Fact sheet
Mother-to-child transmission of HIV

The transmission of HIV from mother to child is responsible for over 90% of infections among children under the age of 15. The effects are dramatic. AIDS is beginning to reverse decades of steady progress in child survival. But effective and feasible interventions to reduce mother-to-child transmission are now available and could save the lives of 300,000 children each year.

Children at risk

• In 2000 alone, an estimated 600,000 infants acquired HIV—over 90% of them through mother-to-child transmission (MTCT). About 90% of those infections occurred in sub-Saharan Africa.

• HIV can be transmitted to an infant during pregnancy, labour and delivery or breastfeeding. The risk of transmission varies between 15% and 30% among infants who are not breastfed. Breastfeeding increases the risk of transmission by 10-20%. In breastfeeding populations, roughly 20% of infants carrying the virus are infected during pregnancy, about 50% become infected during labour and delivery, and 30% during breastfeeding.

• Mother-to-child transmission in the developed world has been virtually eliminated thanks to effective voluntary counselling and testing, access to combination antiretroviral therapy or use of long-term regimens of MTCT prevention, safe delivery practices (including elective caesarean sections), and the widespread availability of breast milk substitutes.

Preventing infection

• A three-fold strategy is needed in order to prevent MTCT. It requires that women be protected against infection, and that unwanted pregnancies be avoided among HIV-infected women and women at risk. It also entails preventing transmission of the virus from HIV-infected women to their infants during pregnancy, labour and delivery, as well as during breastfeeding. Voluntary counselling and testing are an essential part of the strategy.
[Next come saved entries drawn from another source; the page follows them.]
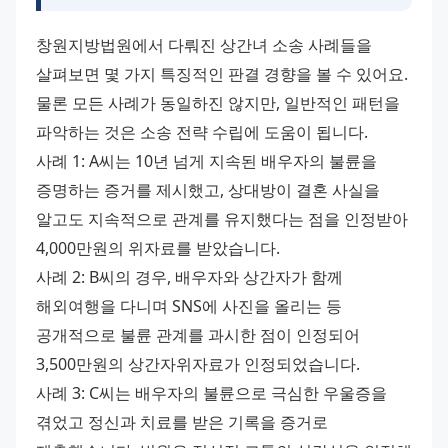
창원지방법원에서 다뤄진 상간녀 소송 사례들을 
살펴보면 몇 가지 특징적인 판결 경향을 볼 수 있어요. 
물론 모든 사례가 동일하진 않지만, 일반적인 패턴을 
파악하는 것은 소송 전략 수립에 도움이 됩니다.
사례 1: A씨는 10년 넘게 지속된 배우자의 불륜을 
증명하는 증거를 제시했고, 상대방이 결혼 사실을 
알고도 지속적으로 관계를 유지했다는 점을 인정받아 
4,000만원의 위자료를 받았습니다.
사례 2: B씨의 경우, 배우자와 상간자가 함께 
해외여행을 다니며 SNS에 사진을 올리는 등 
공개적으로 불륜 관계를 과시한 점이 인정되어 
3,500만원의 상간자위자료가 인정되었습니다.
사례 3: C씨는 배우자의 불륜으로 극심한 우울증을 
겪었고 정신과 치료를 받은 기록을 증거로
• It is clear that short-term antiretroviral prophylactic treatment is an effective and feasible method of preventing MTCT. When combined with infant feeding counselling and support, and the use of safer infant feeding methods, it can halve the risk of infant infection.

• These regimens are mainly based on the use of nevirapine or zidovudine. Nevirapine is administered in one dose to the mother at delivery, and in one dose to the child within 72 hours of birth. A typical short-course zidovudine regimen is administered daily to the mother from the 36th week of pregnancy up to and during delivery. MTCT programmes supported by a United Nations Inter-Agency Task Team provide these drug regimens free of charge. In 2000, the manufacturers of nevirapine, in partnership with the United Nations system, offered the drug free of charge to developing countries for a period of five years.

• Most HIV-infected women live in deprived conditions and lack access to clean water and sanitation. This limits their ability to employ safe breast milk substitutes. Research on how to make breastfeeding safer is a high priority. Results from one study suggest that exclusively breastfed children are less likely to acquire HIV than those receiving breast milk and other foods. But these results need to be confirmed in other settings. Meanwhile, studies are under way to determine whether antiretroviral drugs provided to a mother or infant during the breastfeeding period can prevent HIV transmission.

Major challenges remain

• There is a need for greater awareness of the facts that HIV can pass from an infected mother to her child, and that measures exist to reduce the risk of transmission.

• Access to voluntary counselling and testing must be improved.

• The reluctance of many women to be tested for HIV infection must be addressed. That unwillingness is often a response to stigma and is associated with women’s concern that they will be deprived of social or medical support if found to be infected.

• Reproductive health services remain inadequate and must be bolstered if they are to accommodate MTCT prevention programmes.

• Women’s access to antenatal and delivery care should be improved. Safer breastfeeding options should also be developed.

• Ultimately, if infants are to be better protected from the virus, women’s vulnerability to HIV infection must be reduced. Such an approach should include HIV-negative women who are pregnant and lactating, in order to protect them and children they may subsequently have.

• The focus should always be on women themselves, regardless of their HIV status, rather than on the women’s potential for transmitting the virus to their infants.

Building on successes

• The UN Inter-Agency Task Team on MTCT is supporting an ongoing programme to prevent mother-to-child transmission. The programme, which is being enlarged, currently includes projects in Burundi, Botswana, Côte d’Ivoire, Kenya, Rwanda, Uganda, the United Republic of Tanzania, Zambia, Zimbabwe, Honduras and Cambodia.

• By the end of 2000, the Team’s projects had already served about 81,000 pregnant women, two-thirds of whom had been counselled and tested for HIV. A third of those found to be HIV-positive were provided with antiretroviral regimens and were counselled on safer infant feeding practices. While some projects are still in their early stages, the experience gained in countries such as Brazil, Thailand, Barbados and the Bahamas shows that MTCT prevention programmes can and should be scaled up to achieve national coverage.